Thurman Meet the Candidates Night moderator Lisa Payne of Diamond Point (center) apologizes to the crowd filling the town hall Tuesday Oct. 22 that their questions won't be answered because former supervisor John Haskell didn't show up for the event — he was apparently at home recovering from surgery. The League of Women Voters hosted the event, at the invitation of a Haskell supporter.
About 100 citizens turned out for a Meet the Candidates Night Tuesday evening, but an expected political showdown didn’t occur because the outspoken challenger for the top town government post didn’t show up — apparently because of an injury.
Former town supervisor John Haskell, who’s challenging current town supervisor Evelyn Wood to lead the town for the next several years, didn’t show up to the much-anticipated event, apparently because he was recovering from surgery after a mishap caused by a fairly serious injury.
Dozens of questions that had been collected from the crowd filling the town hall went unanswered.
Members of the League of Women Voters who were conducting the event apologized and said that since Haskell wasn’t present, it wouldn’t be fair to entertain the many questions that the public had submitted.
Candidates for other town offices who did turn out, however, read statements. Dan Smith, one of two unopposed candidate for town board, talked briefly about his own candidacy, as well as reading a statement that Haskell had provided earlier in the day.
“Come January, hopefully I will again be serving the people of Thurman,” Haskell’s prepared statement read. “My record stands on its own, if you choose to look at the facts and figures.”

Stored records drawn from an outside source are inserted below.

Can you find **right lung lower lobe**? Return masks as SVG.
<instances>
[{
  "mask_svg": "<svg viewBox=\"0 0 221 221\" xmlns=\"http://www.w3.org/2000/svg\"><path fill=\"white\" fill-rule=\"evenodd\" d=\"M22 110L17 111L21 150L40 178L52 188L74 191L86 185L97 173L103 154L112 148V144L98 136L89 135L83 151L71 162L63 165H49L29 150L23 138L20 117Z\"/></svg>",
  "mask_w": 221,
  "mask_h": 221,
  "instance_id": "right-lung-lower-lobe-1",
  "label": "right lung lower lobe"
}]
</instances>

Evelyn Wood spoke directly to the crowd, rather than reading a statement. She praised the crowd for their interest in the town’s governance, evidenced by the turnout at town board meetings this year.

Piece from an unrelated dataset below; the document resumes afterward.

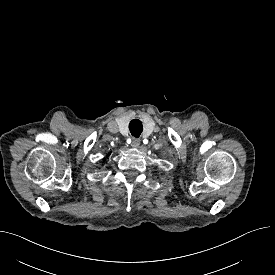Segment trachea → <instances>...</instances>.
Wrapping results in <instances>:
<instances>
[{"instance_id": "1", "label": "trachea", "mask_w": 275, "mask_h": 275, "mask_svg": "<svg viewBox=\"0 0 275 275\" xmlns=\"http://www.w3.org/2000/svg\"><path fill=\"white\" fill-rule=\"evenodd\" d=\"M129 129H130L131 134L134 137L138 138L143 131L142 122L138 119L132 120L129 124Z\"/></svg>"}]
</instances>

“Thurman residents put the rest of the county to shame, considering your participation, which is just wonderful,” she said. Wood continued, speaking of the challenges the townspeople and town leaders have withstood in the past several years, including the historic flooding in 2012 that washed out nearly al the roads and many of the bridges in town.

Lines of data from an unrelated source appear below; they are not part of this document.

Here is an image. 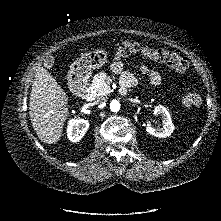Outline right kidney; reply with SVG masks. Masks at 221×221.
<instances>
[{"mask_svg": "<svg viewBox=\"0 0 221 221\" xmlns=\"http://www.w3.org/2000/svg\"><path fill=\"white\" fill-rule=\"evenodd\" d=\"M89 128L88 120L84 119H71L67 126V136L72 142H79Z\"/></svg>", "mask_w": 221, "mask_h": 221, "instance_id": "obj_1", "label": "right kidney"}]
</instances>
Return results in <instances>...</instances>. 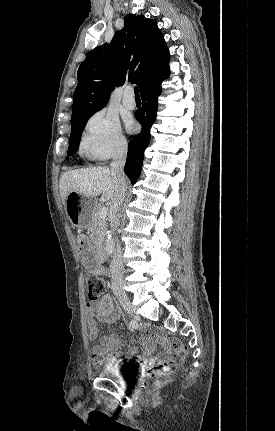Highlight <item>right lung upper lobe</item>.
<instances>
[{
    "label": "right lung upper lobe",
    "mask_w": 275,
    "mask_h": 431,
    "mask_svg": "<svg viewBox=\"0 0 275 431\" xmlns=\"http://www.w3.org/2000/svg\"><path fill=\"white\" fill-rule=\"evenodd\" d=\"M124 22L110 44L89 52L80 65L72 123L101 110L115 86L131 81L142 94L169 72L170 55L157 24L134 14L127 15Z\"/></svg>",
    "instance_id": "1"
}]
</instances>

“The floods, the tax caps, we’ve seen it all,” she said. Wood has received praise from county and state legislators for her round-the-clock work in leading a recovery from two flooding incidents in 2011.
She noted that she had followed a path of fiscal conservatism in leading the town, despite the various financial stresses, including costs of rebuilding the roadways. She announced that another $50,000 in assistance for infrastructure reconstruction was now arranged for.
“I would be honored to serve you in this next term,” she said.
Michael Eddy, also an unopposed town board candidate, told the crowd he was running for the position because he wanted to boost volunteerism and activities in town.
“I’ve seen this community go downhill in recent years,” he said. My politics are zero — I’m here to help this town.”
Smith noted he was a lifelong local resident, and he had served in the Thurman Volunteer Fire Co. and the ambulance squad for a total of 20 years, including positions as chief of the fire company for five years and president of the squad for two. Smith observed he had drafted budgets and negotiated various contracts.
“This kind of leadership experience could help the town out,” he said.
Thurman Town Highway Superintendent Patrick Wood also spoke to the crowd, although his challenger Howard Cook didn’t attend the event.
Patrick Wood said he’d served the town for 17 years, and it was his mission to continue improving road drainage and rebuilding the town roads — to be sturdier than ever, able to withstand major floods.
Debate moderator Lisa Payne of Diamond Point told the crowd that she and her associates would be trying to arrange another Meet the Candidates Night so the public’s questions to the supervisor candidates could be answered.
Supervisor Evelyn Wood said she’d be happy to meet with citizens and answer their questions, inviting them to drop by at the town hall, call her up or send her e-mails.
The supervisor race has garnered considerable attention this year. Haskell and Eddy announced their candidacies in early 2013 after the town board cut funding for the local ambulance squad — due to its shaky finances and lack of Advance Life Support certification — and eliminated curbside garbage collection, which the board said was necessary to avoid huge tax increases.
Haskell’s ability to assume office, if elected, has not yet been settled. Haskell was removed from his supervisor post after his 2008 conviction for Defrauding the Government, a felony.
Despite the eligibility uncertainty, Haskell out-polled Evelyn Wood in the September Republican Primary, winning the G.O.P. ballot line. Although she is a Republican, she’ll be listed on the November ballot as a candidate of the Conservative, Independence and Democratic parties, as she won the endorsement of all three.
After Monday’s session, friends of Haskell’s said he had fallen in his shop and his arm struck a sharp metal object which severed an artery and tendons in his arm — and he had undergone surgery that morning, and was recovering at home.